Florida

Florida Senate approves ban on transgender treatments for kids

The pending bill would prohibit children from undergoing surgeries or taking prescription-based hormone therapies associated with gender-affirming care.

A doctor looks through anticancer drugs in the hospital pharmacy.

TALLAHASSEE, Fla. — The Florida Senate on Tuesday signed off on a proposed ban on surgeries and prescription treatments for children diagnosed with gender dysphoria, expanding on new state health regulations pushed by Republican Gov. Ron DeSantis.

The bill, SB 254, sponsored by Republican state Sen. Clay Yarborough, seeks to prohibit anyone under the age of 18 from undergoing the surgeries or prescription-based hormone therapies associated with gender-affirming care. The measure also bans universities, local governments, the health insurance plans for state workers and providers contracted with the state’s Medicaid Managed Care program from using public dollars to cover the treatments.

“We need to let kids be kids and our laws need to set appropriate boundaries that respect the rights and responsibilities of parents by protecting children from the very serious health and safety concerns associated with these treatments,” Yarborough said. “The idea that someone’s worth and dignity could come through prescriptions or surgeries could not be more untrue.”

Yarborough’s bill was approved on party lines.

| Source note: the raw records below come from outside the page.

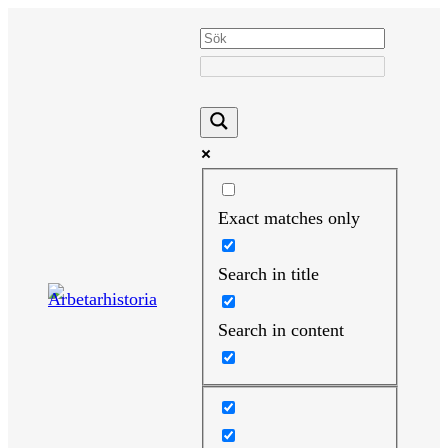
Hoppa
till
innehåll
Exact matches only
Search in title
Search in content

The measure is now headed to the House, where the similar HB 1421 is awaiting consideration on the chamber floor. There are differences between the two bills, but both measures would also grant state courts with temporary emergency jurisdiction in child custody cases where a child in Florida is receiving “or being threatened” with taking prescription hormone blockers or undergoing surgeries under the care of a parent in another state.

Senate Democrats also brought up testimony from people who spoke against the bill during committee meetings, saying that the bill and last year’s agency rulemaking have led some transgender children to consider suicide. Democratic state Sen. Shevrin Jones, who is the first Black openly gay legislator in state history, said transgender children think the Legislature has rejected who they are.

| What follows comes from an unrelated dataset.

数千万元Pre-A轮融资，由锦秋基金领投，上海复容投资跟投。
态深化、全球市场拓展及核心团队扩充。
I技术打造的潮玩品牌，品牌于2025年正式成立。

“They’re committing suicide because of how they’re treated,” Jones said. “Do we want to be that type of body where we’re continuing on pushing, pushing, pushing these young people who may look different and there may not be like your child?”

Health advocacy groups such as the American Academy of Pediatrics and the American Medical Association support gender-affirming care for adults and kids. Medical experts also said gender-affirming care for children rarely, if ever, includes surgery. Instead, doctors are more likely to recommend counseling, social transitioning and hormone replacement therapy.

Yarborough’s bill expands on similar policies enacted through new health care regulations that were pushed by DeSantis last year. In August, the Florida Agency for Health Care Administration, which DeSantis oversees, banned the state’s Medicaid program from covering gender-affirming surgeries and hormone therapy treatments after the agency published a report that concluded there was not enough evidence to show that the risks outweigh the benefits.

Using that AHCA report, state Surgeon General Joseph Ladapo, who is one of DeSantis’ top health advisers, subsequently convinced the state’s two medical boards to adopt rules known as care standards that barred all doctors from treating minors with the surgeries and prescription treatments in November.

The bans that were established by the medical boards and AHCA are each facing legal challenges filed by a coalition of transgender rights groups in Tallahassee federal court. Both court cases were ongoing as of Tuesday, federal court records show.

Florida is one of 13 states in the U.S. that have enacted bans on transgender care. Another 19 states are considering similar measures, according to the Human Rights Campaign.